Having the anecdotal evidence in addition to the school district data will provide a more complete picture of the city Latino student, Marquez Kiyama said.
"The nice thing about doing both (focus groups and data collection) is that the focus group can ask students and their parents really about what’s going on," she said. "The information from the school district tells us the how and the why, issues explored and how they define successful progress and successful transition."
After gathering information from the focus groups and the school district, the research project’s second phase will include discussions with teachers, counselors and school administrators.
Having a variety of voices will be key to getting an accurate picture of these Hispanic families, Villarrubia-Izzo said. That is one reason she said that she attended a Nov. 12 urban-education forum at the Warner School, where the research project was discussed. She said that she wanted to ensure that the audience and the people presenting information on the research project know her department has been helping Hispanic families for many years. Villarrubia-Izzo has been with the school district for 26 years.

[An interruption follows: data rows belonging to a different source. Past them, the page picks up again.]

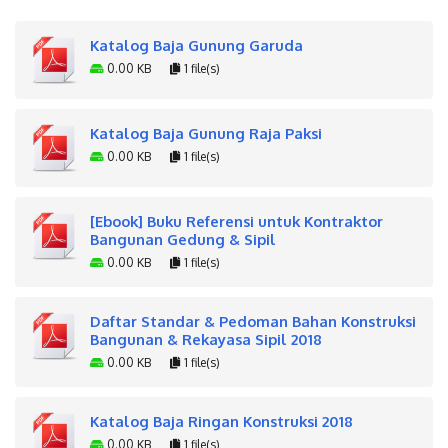
Katalog Baja Gunung Garuda
0.00 KB
1 file(s)
Katalog Baja Gunung Raja Paksi
0.00 KB
1 file(s)
[Ebook] Buku Referensi untuk Kontraktor
Bangunan Gedung & Sipil
0.00 KB
1 file(s)
Daftar Standar & Pedoman Bahan Konstruksi
Bangunan & Rekayasa Sipil 2018
0.00 KB
1 file(s)
Katalog Baja Ringan Konstruksi 2018
0.00 KB
1 file(s)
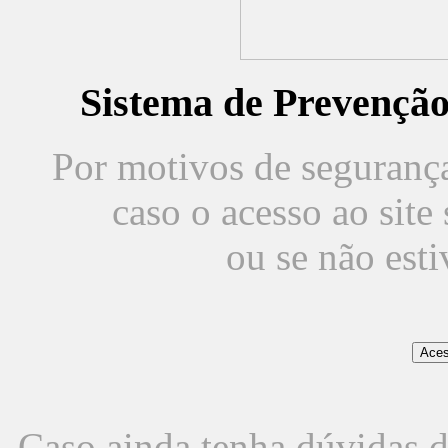
Sistema de Prevençã
Por motivos de segurança,
caso o acesso ao sit
ou se não est
Caso ainda tenha dúvidas d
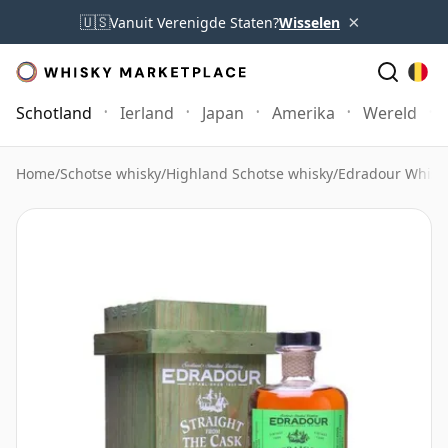
×
🇺🇸
Vanuit Verenigde Staten?
Wisselen
Schotland
Ierland
Japan
Amerika
Wereld
Home
/
Schotse whisky
/
Highland Schotse whisky
/
Edradour Whisk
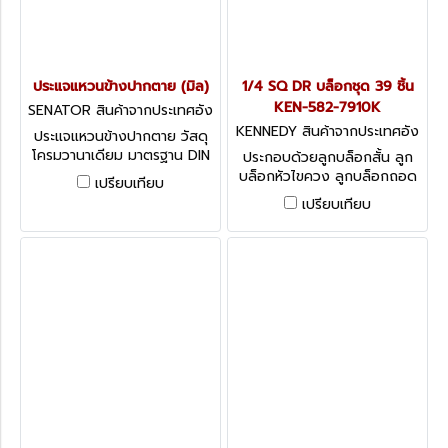
ประแจแหวนข้างปากตาย (มิล)
1/4 SQ DR บล็อกชุด 39 ชิ้น
KEN-582-7910K
SENATOR สินค้าจากประเทศอัง
กฤษ SEN-582-4100K
KENNEDY สินค้าจากประเทศอัง
ประแจแหวนข้างปากตาย วัสดุ
กฤษ-1
โครมวานาเดียม มาตรฐาน DIN
ประกอบด้วยลูกบล็อกสั้น ลูก
3113 มีขนาดให้เลือกตั้งแต่ 6-15
บล็อกหัวไขควง ลูกบล็อกถอด
เปรียบเทียบ
มม. Senator Chrome
หัวเทียน ด้ามและข้อต่อในชุด
เปรียบเทียบ
Vanadium Combination
Kennedy Socket Sets 1/2
Spanners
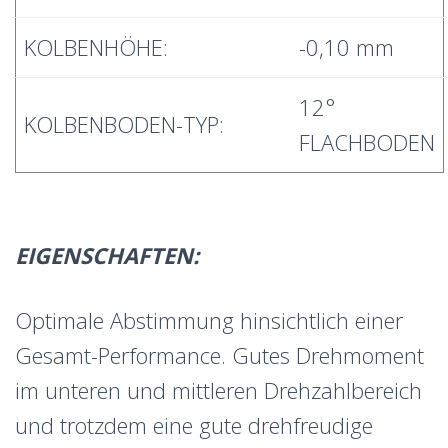
KOLBENHÖHE:
-0,10 mm
12°
KOLBENBODEN-TYP:
FLACHBODEN
EIGENSCHAFTEN:
Optimale Abstimmung hinsichtlich einer
Gesamt-Performance. Gutes Drehmoment
im unteren und mittleren Drehzahlbereich
und trotzdem eine gute drehfreudige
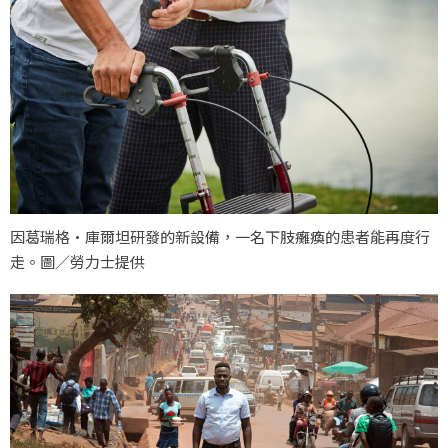
因葛瑞格·庫爾坦研發的新設備，一名下肢癱瘓的患者能再度行
走。圖／勞力士提供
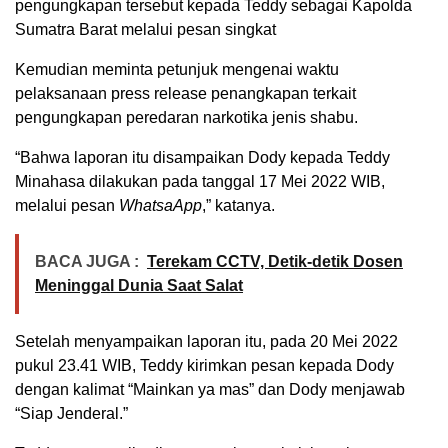
pengungkapan tersebut kepada Teddy sebagai Kapolda
Sumatra Barat melalui pesan singkat
Kemudian meminta petunjuk mengenai waktu
pelaksanaan press release penangkapan terkait
pengungkapan peredaran narkotika jenis shabu.
“Bahwa laporan itu disampaikan Dody kepada Teddy
Minahasa dilakukan pada tanggal 17 Mei 2022 WIB,
melalui pesan
WhatsaApp
,” katanya.
BACA JUGA :
Terekam CCTV, Detik-detik Dosen
Meninggal Dunia Saat Salat
Setelah menyampaikan laporan itu, pada 20 Mei 2022
pukul 23.41 WIB, Teddy kirimkan pesan kepada Dody
dengan kalimat “Mainkan ya mas” dan Dody menjawab
“Siap Jenderal.”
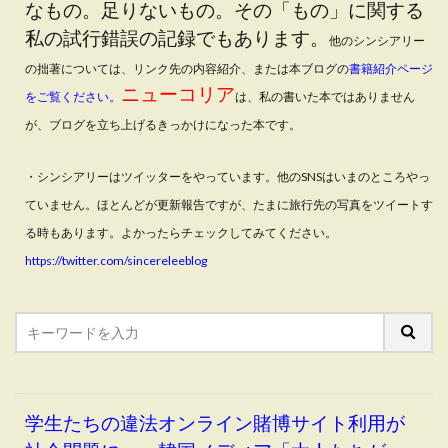
なもの。足りないもの。その「もの」に関する
私の試行錯誤の記録でもあります。
他のシンシアリー
の拙著については、リンク先の内容紹介、または本ブログの
書籍紹介ページ
ニューコリア
をご覧ください。
は、私の書いた本ではありません
が、ブログを立ち上げるきっかけになった本です。
・シンシアリーはツイッターをやっています。他のSNSはいまのところやっ
ていません。ほとんどが更新報告ですが、たまに旅行先の写真をツイートす
る時もあります。よかったらチェックしてみてください。
https://twitter.com/sincereleeblog
学生たちの違法オンライン賭博サイト利用が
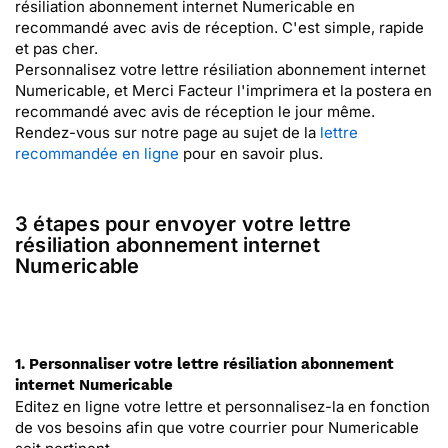
résiliation abonnement internet Numericable en
recommandé avec avis de réception. C'est simple, rapide
et pas cher.
Personnalisez votre lettre résiliation abonnement internet
Numericable, et Merci Facteur l'imprimera et la postera en
recommandé avec avis de réception le jour même.
Rendez-vous sur notre page au sujet de la
lettre
recommandée en ligne
pour en savoir plus.
3 étapes pour envoyer votre lettre
résiliation abonnement internet
Numericable
1. Personnaliser votre lettre résiliation abonnement
internet Numericable
Editez en ligne votre lettre et personnalisez-la en fonction
de vos besoins afin que votre courrier pour Numericable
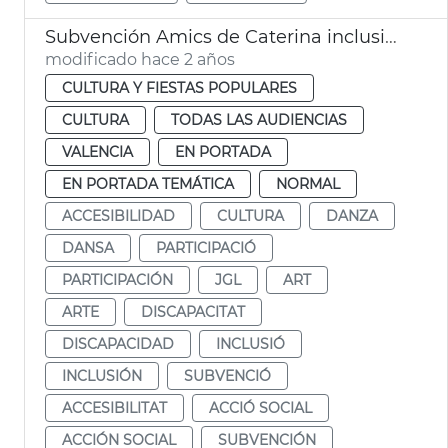
Subvención Amics de Caterina inclusión
modificado hace 2 años
CULTURA Y FIESTAS POPULARES
CULTURA
TODAS LAS AUDIENCIAS
VALENCIA
EN PORTADA
EN PORTADA TEMÁTICA
NORMAL
ACCESIBILIDAD
CULTURA
DANZA
DANSA
PARTICIPACIÓ
PARTICIPACIÓN
JGL
ART
ARTE
DISCAPACITAT
DISCAPACIDAD
INCLUSIÓ
INCLUSIÓN
SUBVENCIÓ
ACCESIBILITAT
ACCIÓ SOCIAL
ACCIÓN SOCIAL
SUBVENCIÓN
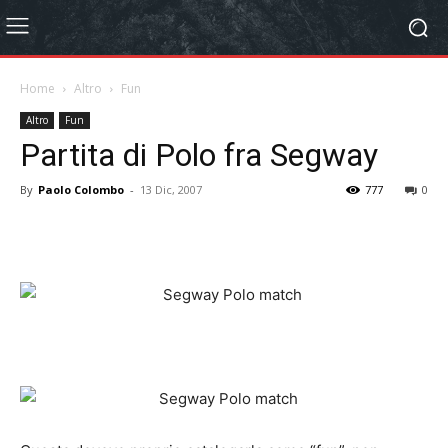
Home
Altro
Fun
Altro
Fun
Partita di Polo fra Segway
By
Paolo Colombo
-
13 Dic, 2007
777
0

Frances Rodríguez can attest to the school district’s commitment to serving Hispanic families.
When Rodríguez’s oldest daughter, Mariangelis González, was struggling in a science class during her sophomore year at Jefferson High School, the 17-year-old wanted to drop out, explained the mother of four students enrolled in city schools. Mariangelis had lived in both Rochester and Puerto Rico during her young life and was struggling with English in that class, Rodríguez added.
Rodríguez turned to Villarrubia-Izzo, and they were able to transfer Mariangelis to Edison Tech High School where she has flourished, her mother remarked. Teachers there take the time with Mariangelis in the classroom and after school to help her with any concepts she is having difficulties with, Rodríguez added.
"She is doing better," she said. "she wants to graduate here."
Rodríguez said that she supports the Ibero-Warner School research project because her family’s situation illustrates a common dilemma for many Hispanic students that can be turned around with proper support and education for parents on what they can do.
"They are frustrated because they don’t understand things in school," she said of students like her daugher. "The prefer to cut classes. … There they begin to leave schools."